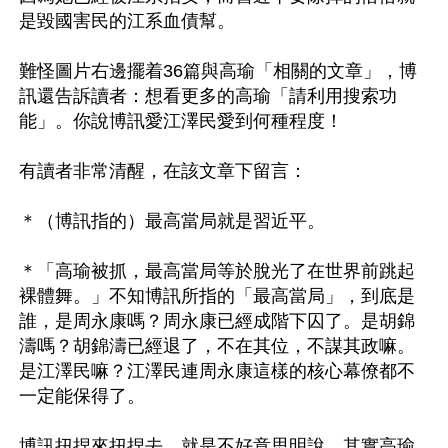
是毀國害民的江系血債幫。

難怪圖片右邊擺着36篇與高瑜「相關的文章」，博
訊還告訴讀者：想看更多的高瑜「請利用搜索功
能」。你說博訊愛江澤民愛到何種程度！

有讀者非常清醒，在該文章下留言：

＊（博訊指的）最高當局就是習近平。

＊「高瑜被抓，最高當局等於脫光了在世界前跳起
裸體舞。」不知博訊所指的「最高當局」，到底是
誰，是周永康嗎？周永康已經成階下囚了。是胡錦
濤嗎？胡錦濤已經退了，不在其位，不謀其政嘛。
是江澤民嘛？江澤民連周永康這樣的核心幕僚都不
一定能保得了。

博訊扭捏來扭捏去，就是不好意思明說，其實高瑜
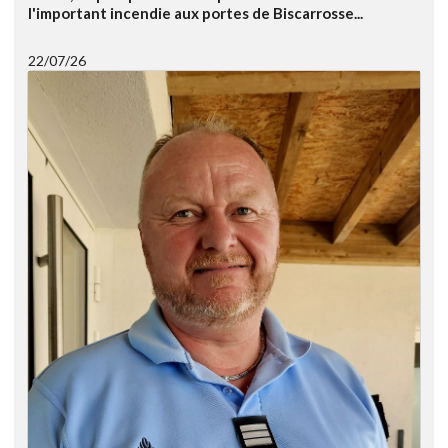
l'important incendie aux portes de Biscarrosse...
22/07/26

What is being asked. Which lines run from the one holding "l'important incendie aux" through the end of the data? Write them out exactly, ends included, and add nothing.

Exercise solution.
l'important incendie aux portes de Biscarrosse...
22/07/26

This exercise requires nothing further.